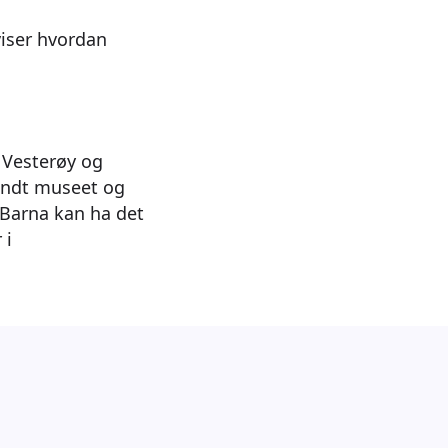
 viser hvordan
m Vesterøy og
rundt museet og
 Barna kan ha det
 i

### What the task asks
Every line above is to be written out unchanged, with the pictures omitted.

### Task response
 viser hvordan
m Vesterøy og
rundt museet og
 Barna kan ha det
 i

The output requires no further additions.